__ABOUT THIS EXERCISE__. With the pictures omitted, print exactly the lines below, from the one containing "Sektion 1 – Historische" through the one containing "ると腰が痛くなるような状態でした。", and nothing else.

START MATERIAL TO PROCESS

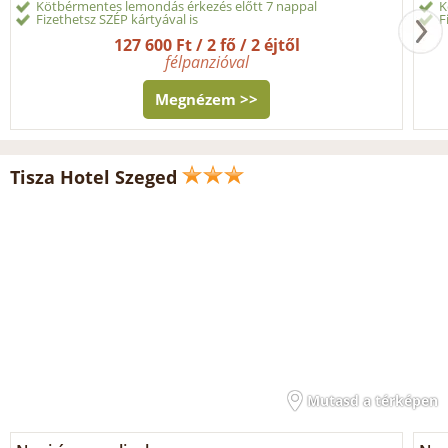
Kötbérmentes lemondás érkezés előtt 7 nappal
K
Fizethetsz SZÉP kártyával is
F
127 600 Ft / 2 fő / 2 éjtől
félpanzióval
Megnézem >>
Tisza Hotel Szeged
Mutasd a térképen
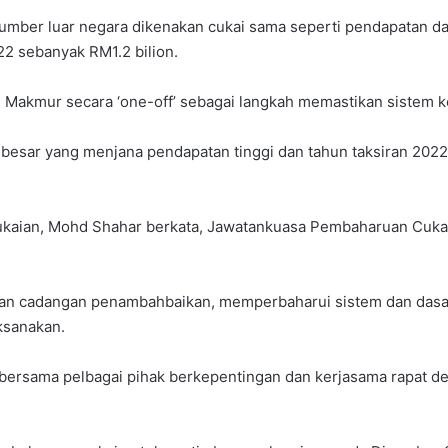
ber luar negara dikenakan cukai sama seperti pendapatan dar
2 sebanyak RM1.2 bilion.
Makmur secara ‘one-off’ sebagai langkah memastikan sistem k
 besar yang menjana pendapatan tinggi dan tahun taksiran 2022 
kaian, Mohd Shahar berkata, Jawatankuasa Pembaharuan Cukai
an cadangan penambahbaikan, memperbaharui sistem dan dasa
aksanakan.
 bersama pelbagai pihak berkepentingan dan kerjasama rapat d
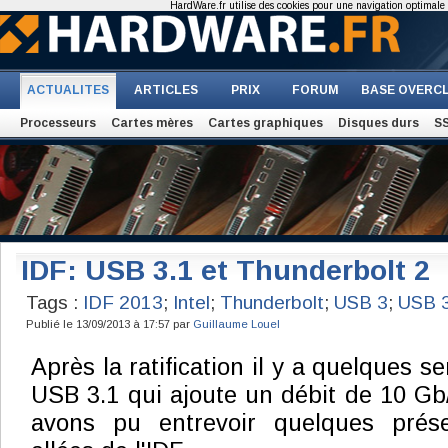
HardWare.fr utilise des cookies pour une navigation optimale et
ACTUALITES
ARTICLES
PRIX
FORUM
BASE OVERC
Processeurs
Cartes mères
Cartes graphiques
Disques durs
S
IDF: USB 3.1 et Thunderbolt 2
Tags :
IDF 2013
;
Intel
;
Thunderbolt
;
USB 3
;
USB 3
Publié le 13/09/2013 à 17:57 par
Guillaume Louel
Après la ratification il y a quelques 
USB 3.1 qui ajoute un débit de 10 Gb/
avons pu entrevoir quelques prése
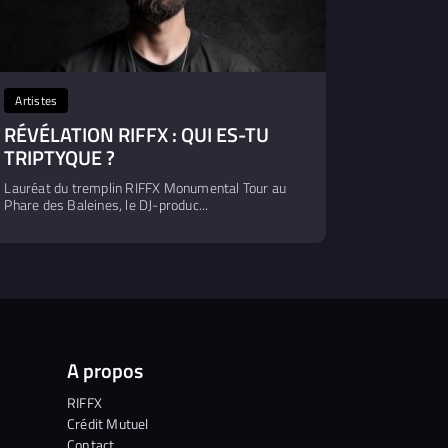
Artistes
RÉVÉLATION RIFFX : QUI ES-TU
TRIPTYQUE ?
Lauréat du tremplin RIFFX Monumental Tour au
Phare des Baleines, le DJ-produc...
A propos
RIFFX
Crédit Mutuel
Contact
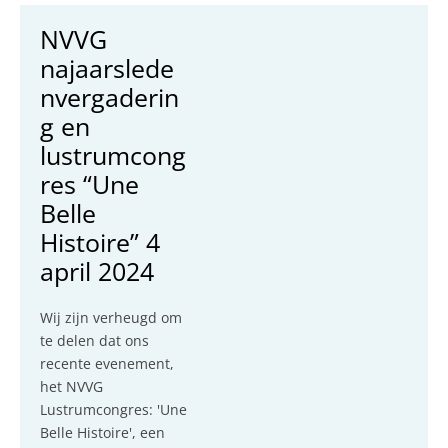
NVVG
najaarslede
nvergaderin
g en
lustrumcong
res “Une
Belle
Histoire” 4
april 2024
Wij zijn verheugd om
te delen dat ons
recente evenement,
het NVVG
Lustrumcongres: 'Une
Belle Histoire', een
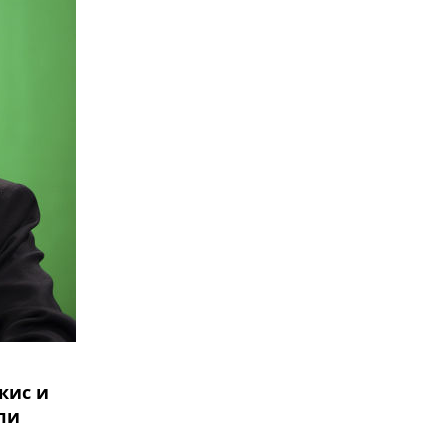
кис и
ли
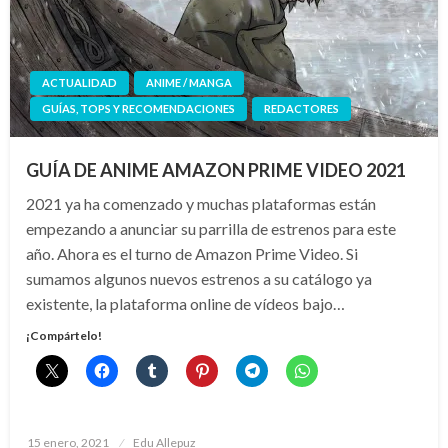
ACTUALIDAD
ANIME / MANGA
GUÍAS, TOPS Y RECOMENDACIONES
REDACTORES
GUÍA DE ANIME AMAZON PRIME VIDEO 2021
2021 ya ha comenzado y muchas plataformas están
empezando a anunciar su parrilla de estrenos para este
año. Ahora es el turno de Amazon Prime Video. Si
sumamos algunos nuevos estrenos a su catálogo ya
existente, la plataforma online de vídeos bajo…
¡Compártelo!
Publicado
15 enero, 2021
Edu Allepuz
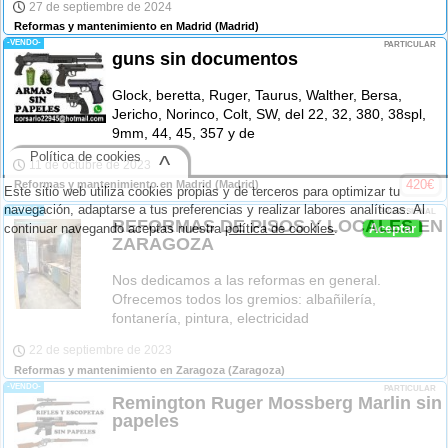
27 de septiembre de 2024
Reformas y mantenimiento en Madrid
(Madrid)
-VENDO-
PARTICULAR
guns sin documentos
Glock, beretta, Ruger, Taurus, Walther, Bersa,
Jericho, Norinco, Colt, SW, del 22, 32, 380, 38spl,
9mm, 44, 45, 357 y de
Política de cookies
^
11 de octubre de 2023
420
€
Reformas y mantenimiento en Madrid
(Madrid)
Este sitio web utiliza cookies propias y de terceros para optimizar tu
navegación, adaptarse a tus preferencias y realizar labores analíticas. Al
-VENDO-
PROFESIONAL
REFORMAS DE PISOS Y LOCALES EN
continuar navegando aceptas nuestra
política de cookies
.
Aceptar
ZARAGOZA
Nos dedicamos a las reformas en general.
Ofrecemos todos los gremios: albañilería,
fontanería, pintura, electricidad
22 de septiembre de 2023
Reformas y mantenimiento en Zaragoza
(Zaragoza)
-VENDO-
PARTICULAR
Remington Ruger Mossberg Marlin sin
papeles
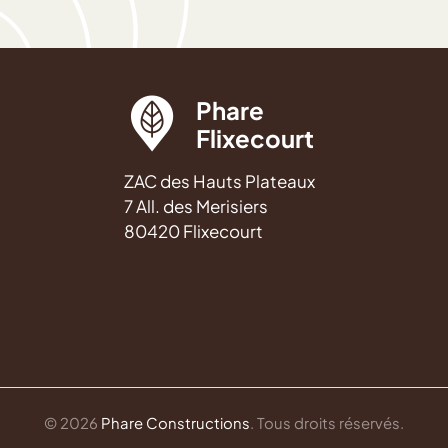
Phare
Flixecourt
ZAC des Hauts Plateaux
7 All. des Merisiers
80420 Flixecourt
© 2026
Phare Constructions
. Tous droits réservés.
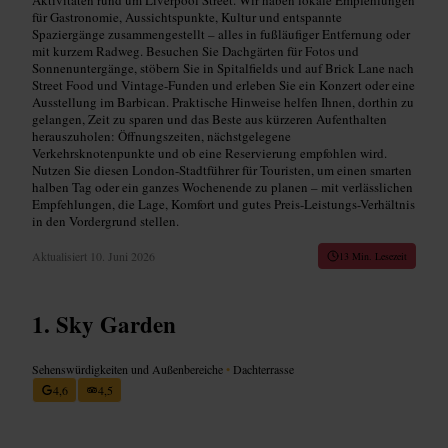
für Gastronomie, Aussichtspunkte, Kultur und entspannte
Spaziergänge zusammengestellt – alles in fußläufiger Entfernung oder
mit kurzem Radweg. Besuchen Sie Dachgärten für Fotos und
Sonnenuntergänge, stöbern Sie in Spitalfields und auf Brick Lane nach
Street Food und Vintage-Funden und erleben Sie ein Konzert oder eine
Ausstellung im Barbican. Praktische Hinweise helfen Ihnen, dorthin zu
gelangen, Zeit zu sparen und das Beste aus kürzeren Aufenthalten
herauszuholen: Öffnungszeiten, nächstgelegene
Verkehrsknotenpunkte und ob eine Reservierung empfohlen wird.
Nutzen Sie diesen London-Stadtführer für Touristen, um einen smarten
halben Tag oder ein ganzes Wochenende zu planen – mit verlässlichen
Empfehlungen, die Lage, Komfort und gutes Preis-Leistungs-Verhältnis
in den Vordergrund stellen.
Aktualisiert
10. Juni 2026
13 Min. Lesezeit
Sky Garden
Sehenswürdigkeiten und Außenbereiche
•
Dachterrasse
4,6
4,5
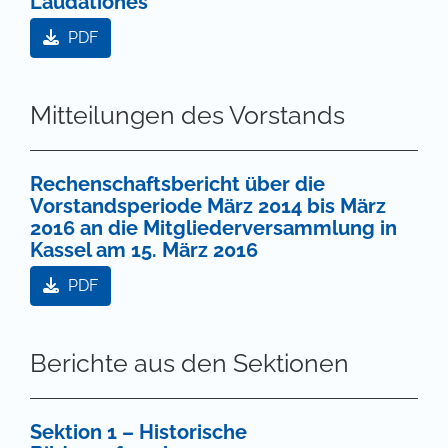
Laudationes
PDF
Mitteilungen des Vorstands
Rechenschaftsbericht über die
Vorstandsperiode März 2014 bis März
2016 an die Mitgliederversammlung in
Kassel am 15. März 2016
PDF
Berichte aus den Sektionen
Sektion 1 – Historische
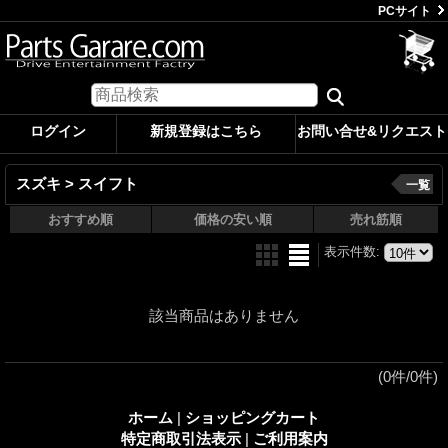
PCサイト
ログイン
新規登録はこちら
お問い合せ&リクエスト
スズキ > スイフト
一覧
おすすめ順
価格の安い順
売れ筋順
表示件数
:
該当商品はありません
(0件/0件)
ホーム
|
ショッピングカート
特定商取引法表示
|
ご利用案内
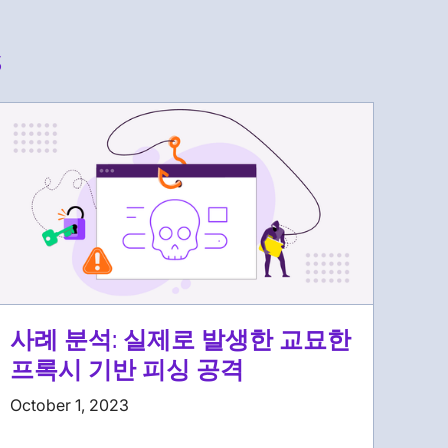
s
사례 분석: 실제로 발생한 교묘한
프록시 기반 피싱 공격
October 1, 2023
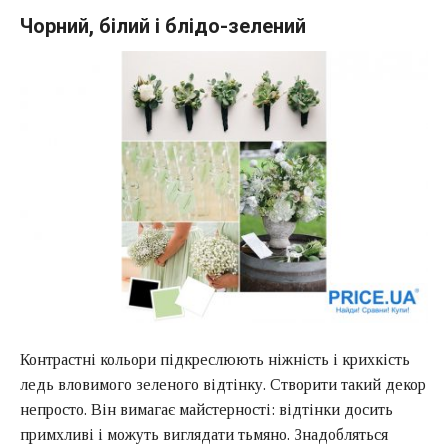
Чорний, білий і блідо-зелений
Контрастні кольори підкреслюють ніжність і крихкість
ледь вловимого зеленого відтінку. Створити такий декор
непросто. Він вимагає майстерності: відтінки досить
примхливі і можуть виглядати тьмяно. Знадобляться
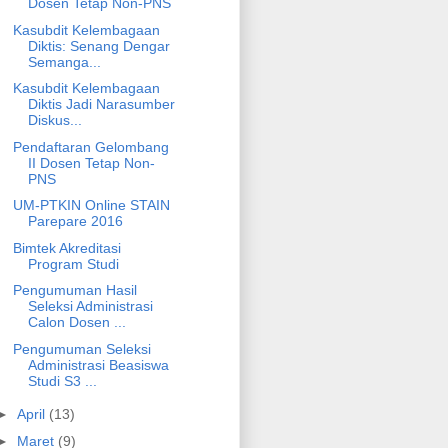
Dosen Tetap Non-PNS
Kasubdit Kelembagaan
Diktis: Senang Dengar
Semanga...
Kasubdit Kelembagaan
Diktis Jadi Narasumber
Diskus...
Pendaftaran Gelombang
II Dosen Tetap Non-
PNS
UM-PTKIN Online STAIN
Parepare 2016
Bimtek Akreditasi
Program Studi
Pengumuman Hasil
Seleksi Administrasi
Calon Dosen ...
Pengumuman Seleksi
Administrasi Beasiswa
Studi S3 ...
►
April
(13)
►
Maret
(9)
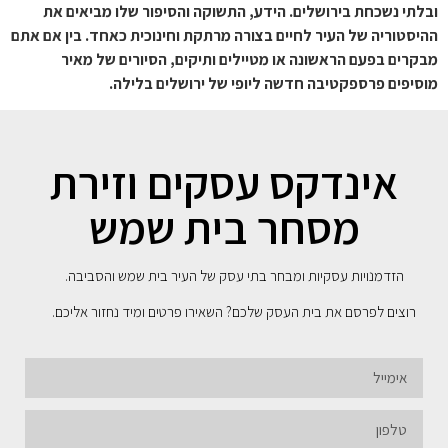
ובלתי נשכחת בירושלים. הידע, התשוקה והסיפור שלו מביאים את
ההיסטוריה של העיר לחיים בצורה מרתקת וחינוכית כאחד. בין אם אתם
מבקרים בפעם הראשונה או מטיילים ותיקים, הסיורים של מאיר
מוסיפים פרספקטיבה חדשה ליופי של ירושלים בלילה.
אינדקס עסקים וזירת
מסחר בית שמש
הזדמנויות עסקיות ומבחר בתי עסק של העיר בית שמש והסביבה.
רוצים לפרסם את בית העסק שלכם? השאירו פרטים ומיד נחזור אליכם.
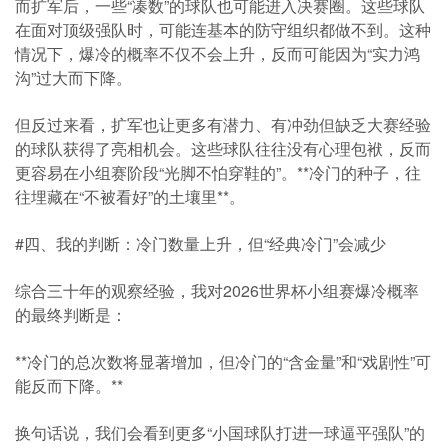
而扩军后，一些“凑数”的球队也可能进入决赛圈。这些球队
在面对顶级强队时，可能连基本的防守组织都做不到。这种
情况下，爆冷的概率不仅不会上升，反而可能因为“实力鸿
沟”过大而下降。
但反过来看，扩军也让更多有潜力、有冲劲但缺乏大赛经验
的球队获得了亮相机会。这些球队往往没有心理包袱，反而
更容易在小组赛阶段“光脚不怕穿鞋的”。**冷门的种子，往
往埋藏在“不被看好”的土壤里**。
#四、我的判断：冷门数量上升，但“经典冷门”会减少
综合三十年的观察经验，我对2026世界杯小组赛爆冷概率
的最终判断是：
**冷门的总次数将显著增加，但冷门的“含金量”和“戏剧性”可
能反而下降。**
换句话说，我们会看到更多“小国球队打进一球逼平强队”的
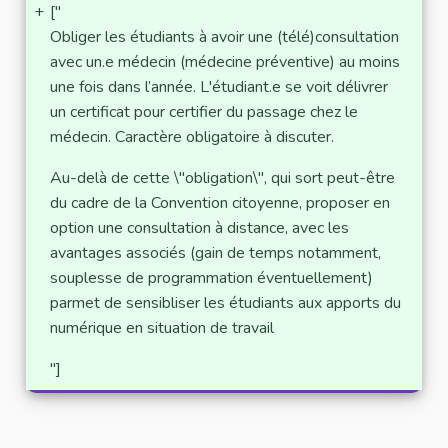
+
["
Obliger les étudiants à avoir une (télé)consultation
avec un.e médecin (médecine préventive) au moins
une fois dans l’année. L'étudiant.e se voit délivrer
un certificat pour certifier du passage chez le
médecin. Caractère obligatoire à discuter.
Au-delà de cette \"obligation\", qui sort peut-être
du cadre de la Convention citoyenne, proposer en
option une consultation à distance, avec les
avantages associés (gain de temps notamment,
souplesse de programmation éventuellement)
parmet de sensibliser les étudiants aux apports du
numérique en situation de travail
"]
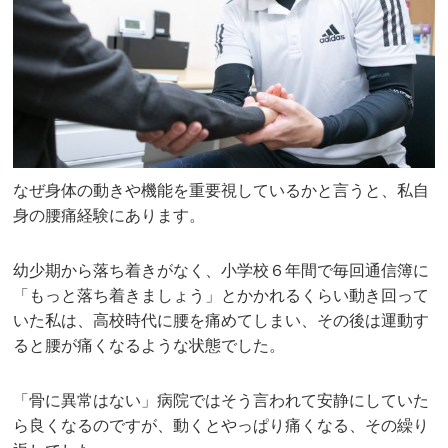
なぜ身体の動きや機能を重要視しているかと言うと、私自
身の腰痛経験にあります。
幼少期から落ち着きがなく、小学校６年間で毎回通信簿に
「もっと落ち着きましょう」とかかれるくらい動き回って
いた私は、高校時代に腰を痛めてしまい、その後は運動す
ると腰が痛くなるような状態でした。
「骨に異常はない」病院ではそう言われて安静にしていた
ら良くなるのですが、動くとやっぱり痛くなる、その繰り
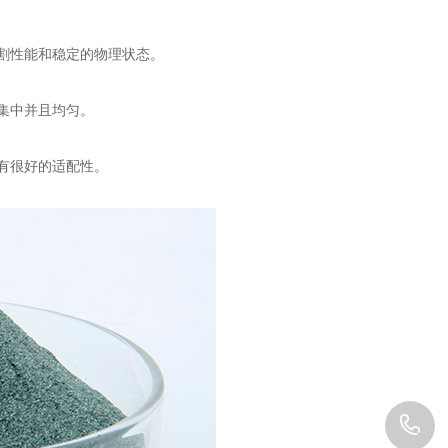
割性能和稳定的物理状态。
集中并且均匀。
有很好的适配性。
1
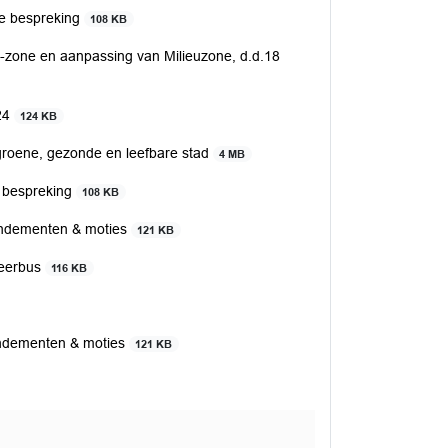
e bespreking
108 KB
zone en aanpassing van Milieuzone, d.d.18
024
124 KB
 groene, gezonde en leefbare stad
4 MB
 bespreking
108 KB
endementen & moties
121 KB
keerbus
116 KB
endementen & moties
121 KB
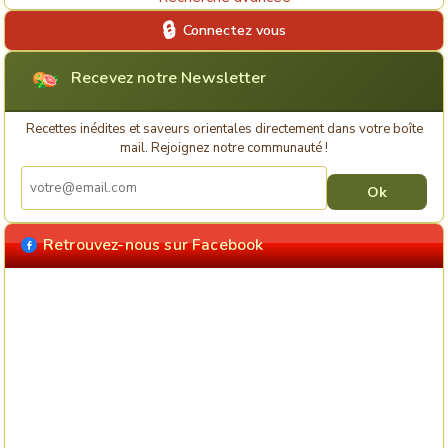
Connectez vous
Recevez notre Newsletter
Recettes inédites et saveurs orientales directement dans votre boîte
mail. Rejoignez notre communauté !
Retrouvez-nous sur Facebook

END MATERIAL TO PROCESS

__RESPONSE__.
Sektion 1 – Historische
PCサイト
ログイン
新規登録はこちら
お問い合せ&リクエスト
スズキ > スイフト
一覧
おすすめ順
価格の安い順
売れ筋順
表示件数
:
該当商品はありません
(0件/0件)
ホーム
|
ショッピングカート
特定商取引法表示
|
ご利用案内
s
사례 분석: 실제로 발생한 교묘한
프록시 기반 피싱 공격
October 1, 2023
Чорний, білий і блідо-зелений
Контрастні кольори підкреслюють ніжність і крихкість
ледь вловимого зеленого відтінку. Створити такий декор
непросто. Він вимагає майстерності: відтінки досить
примхливі і можуть виглядати тьмяно. Знадобляться
Dosen Tetap Non-PNS
Kasubdit Kelembagaan
Diktis: Senang Dengar
Semanga...
Kasubdit Kelembagaan
Diktis Jadi Narasumber
Diskus...
Pendaftaran Gelombang
II Dosen Tetap Non-
PNS
UM-PTKIN Online STAIN
Parepare 2016
Bimtek Akreditasi
Program Studi
Pengumuman Hasil
Seleksi Administrasi
Calon Dosen ...
Pengumuman Seleksi
Administrasi Beasiswa
Studi S3 ...
►
April
(13)
►
Maret
(9)
ובלתי נשכחת בירושלים. הידע, התשוקה והסיפור שלו מביאים את
ההיסטוריה של העיר לחיים בצורה מרתקת וחינוכית כאחד. בין אם אתם
מבקרים בפעם הראשונה או מטיילים ותיקים, הסיורים של מאיר
מוסיפים פרספקטיבה חדשה ליופי של ירושלים בלילה.
אינדקס עסקים וזירת
מסחר בית שמש
הזדמנויות עסקיות ומבחר בתי עסק של העיר בית שמש והסביבה.
רוצים לפרסם את בית העסק שלכם? השאירו פרטים ומיד נחזור אליכם.
而扩军后，一些“凑数”的球队也可能进入决赛圈。这些球队
在面对顶级强队时，可能连基本的防守组织都做不到。这种
情况下，爆冷的概率不仅不会上升，反而可能因为“实力鸿
沟”过大而下降。
但反过来看，扩军也让更多有潜力、有冲劲但缺乏大赛经验
的球队获得了亮相机会。这些球队往往没有心理包袱，反而
更容易在小组赛阶段“光脚不怕穿鞋的”。**冷门的种子，往
往埋藏在“不被看好”的土壤里**。
#四、我的判断：冷门数量上升，但“经典冷门”会减少
综合三十年的观察经验，我对2026世界杯小组赛爆冷概率
的最终判断是：
**冷门的总次数将显著增加，但冷门的“含金量”和“戏剧性”可
能反而下降。**
换句话说，我们会看到更多“小国球队打进一球逼平强队”的
+
["
Obliger les étudiants à avoir une (télé)consultation
avec un.e médecin (médecine préventive) au moins
une fois dans l’année. L'étudiant.e se voit délivrer
un certificat pour certifier du passage chez le
médecin. Caractère obligatoire à discuter.
Au-delà de cette \"obligation\", qui sort peut-être
du cadre de la Convention citoyenne, proposer en
option une consultation à distance, avec les
avantages associés (gain de temps notamment,
souplesse de programmation éventuellement)
parmet de sensibliser les étudiants aux apports du
numérique en situation de travail
"]
なぜ身体の動きや機能を重要視しているかと言うと、私自
身の腰痛経験にあります。
幼少期から落ち着きがなく、小学校６年間で毎回通信簿に
「もっと落ち着きましょう」とかかれるくらい動き回って
いた私は、高校時代に腰を痛めてしまい、その後は運動す
ると腰が痛くなるような状態でした。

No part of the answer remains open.